WORK TASK: Whenever a line below includes the word "body", copy that line.

[Document understanding data]
****

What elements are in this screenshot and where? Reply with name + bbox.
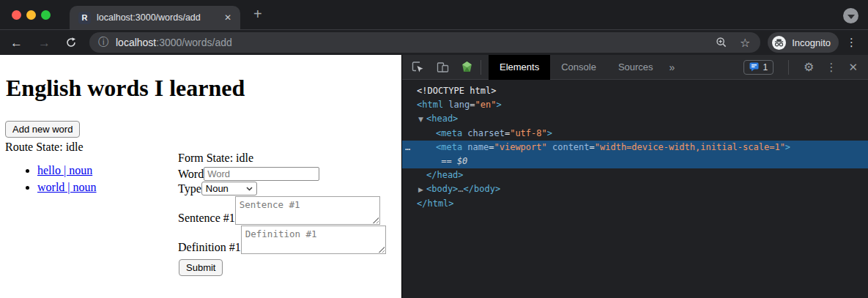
browser-window: R localhost:3000/words/add ✕ + ← → ⓘ loc… <box>0 0 868 298</box>
devtools-panel: Elements Console Sources » 1 ⚙ ⋮ <box>401 55 868 298</box>
devtools-menu-button[interactable]: ⋮ <box>826 61 837 74</box>
type-select[interactable]: Noun <box>201 182 257 195</box>
definition-row: Definition #1 <box>178 226 386 254</box>
incognito-glyph <box>774 39 784 47</box>
code-token-attr: lang <box>443 100 470 110</box>
code-token-tag: </html> <box>417 198 454 209</box>
toolbar-divider <box>788 60 789 75</box>
green-gem-glyph <box>461 61 473 73</box>
device-toolbar-icon <box>437 61 449 73</box>
inspect-cursor-icon <box>412 61 424 73</box>
browser-update-button[interactable] <box>843 8 858 23</box>
code-token-dim: … <box>458 184 463 194</box>
code-token-attr: content <box>547 142 590 152</box>
code-token-plain: <!DOCTYPE html> <box>417 86 496 96</box>
word-input[interactable] <box>204 167 319 181</box>
devtools-code-line[interactable]: <!DOCTYPE html> <box>402 84 868 98</box>
devtools-code-line[interactable]: </head> <box>402 168 868 182</box>
reload-button[interactable] <box>65 37 77 48</box>
page-title: English words I learned <box>6 75 401 102</box>
code-token-val: "width=device-width,initial-scale=1" <box>595 142 785 152</box>
extension-gem-icon[interactable] <box>461 61 473 73</box>
devtools-code-line[interactable]: </html> <box>402 197 868 211</box>
word-row: Word <box>178 167 386 181</box>
word-link[interactable]: world | noun <box>37 181 97 193</box>
tab-sources[interactable]: Sources <box>607 55 664 80</box>
elements-tree: <!DOCTYPE html><html lang="en">▼<head><m… <box>402 80 868 211</box>
add-word-form: Form State: idle Word Type Noun Sentenc <box>178 152 386 276</box>
code-token-val: "viewport" <box>494 142 546 152</box>
definition-label: Definition #1 <box>178 240 241 254</box>
devtools-code-line[interactable]: ▼<head> <box>402 112 868 127</box>
minimize-window-button[interactable] <box>26 10 36 20</box>
sentence-label: Sentence #1 <box>178 211 235 225</box>
sentence-textarea-wrap <box>235 196 380 225</box>
incognito-label: Incognito <box>792 37 831 48</box>
tab-elements[interactable]: Elements <box>489 55 550 80</box>
web-page: English words I learned Add new word Rou… <box>0 55 401 298</box>
device-toolbar-button[interactable] <box>437 61 449 73</box>
url-text[interactable]: localhost:3000/words/add <box>116 37 232 48</box>
code-token-tag: </body> <box>464 184 501 194</box>
incognito-icon <box>772 36 786 50</box>
tab-console[interactable]: Console <box>550 55 607 80</box>
back-button[interactable]: ← <box>10 37 23 49</box>
devtools-code-line[interactable]: <html lang="en"> <box>402 98 868 112</box>
add-new-word-button[interactable]: Add new word <box>5 121 80 138</box>
definition-textarea-wrap <box>241 226 386 254</box>
code-token-eq: == $0 <box>436 156 467 166</box>
issues-counter[interactable]: 1 <box>743 60 774 75</box>
page-zoom-icon[interactable] <box>716 37 727 48</box>
word-link[interactable]: hello | noun <box>37 164 92 176</box>
code-token-tag: <head> <box>426 113 458 124</box>
browser-menu-button[interactable]: ⋮ <box>846 36 857 49</box>
code-token-tag: <body> <box>426 184 458 194</box>
code-token-tag: > <box>785 142 790 152</box>
address-bar[interactable]: ⓘ localhost:3000/words/add ☆ <box>89 32 760 53</box>
code-token-tag: </head> <box>426 170 464 180</box>
definition-textarea[interactable] <box>241 226 386 254</box>
more-tabs-button[interactable]: » <box>669 62 675 73</box>
site-info-icon[interactable]: ⓘ <box>98 36 108 49</box>
reload-icon <box>65 37 77 48</box>
type-label: Type <box>178 182 201 195</box>
magnifier-plus-icon <box>716 37 727 48</box>
toolbar-divider <box>481 60 481 75</box>
issues-bubble-icon <box>749 62 759 72</box>
new-tab-button[interactable]: + <box>253 6 262 23</box>
fullscreen-window-button[interactable] <box>41 10 51 20</box>
bookmark-star-icon[interactable]: ☆ <box>740 36 750 50</box>
incognito-badge: Incognito <box>768 32 839 53</box>
code-token-val: "en" <box>475 100 496 110</box>
chevron-down-icon <box>246 187 253 191</box>
code-token-plain: = <box>590 142 595 152</box>
word-label: Word <box>178 167 204 181</box>
url-host: localhost <box>116 37 156 48</box>
devtools-settings-button[interactable]: ⚙ <box>804 60 814 74</box>
type-row: Type Noun <box>178 182 386 195</box>
browser-tab[interactable]: R localhost:3000/words/add ✕ <box>70 6 240 29</box>
devtools-code-line[interactable]: == $0 <box>402 154 868 168</box>
devtools-code-line[interactable]: …<meta name="viewport" content="width=de… <box>402 141 868 154</box>
code-token-attr: name <box>462 142 489 152</box>
devtools-close-button[interactable]: ✕ <box>848 61 858 74</box>
code-token-tag: <meta <box>436 142 462 152</box>
tab-title: localhost:3000/words/add <box>97 12 220 23</box>
devtools-code-line[interactable]: <meta charset="utf-8"> <box>402 127 868 141</box>
sentence-row: Sentence #1 <box>178 196 386 225</box>
resize-handle-icon[interactable] <box>378 246 385 253</box>
forward-button[interactable]: → <box>38 37 51 49</box>
devtools-code-line[interactable]: ▶<body>…</body> <box>402 182 868 197</box>
inspect-element-button[interactable] <box>412 61 424 73</box>
close-window-button[interactable] <box>12 10 21 20</box>
code-token-arrow: ▼ <box>418 113 426 127</box>
tab-close-icon[interactable]: ✕ <box>224 12 231 23</box>
code-token-val: "utf-8" <box>510 128 547 138</box>
remix-favicon-icon: R <box>78 12 91 24</box>
window-controls <box>12 10 51 20</box>
tab-strip: R localhost:3000/words/add ✕ + <box>0 0 868 29</box>
submit-button[interactable]: Submit <box>179 259 223 276</box>
devtools-toolbar: Elements Console Sources » 1 ⚙ ⋮ <box>402 55 868 80</box>
sentence-textarea[interactable] <box>235 196 380 225</box>
resize-handle-icon[interactable] <box>372 217 379 223</box>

****

ANSWER TO THIS EXERCISE:
code-token-tag: </body> <box>464 184 501 194</box>
code-token-tag: <body> <box>426 184 458 194</box>
devtools-code-line[interactable]: ▶<body>…</body> <box>402 182 868 197</box>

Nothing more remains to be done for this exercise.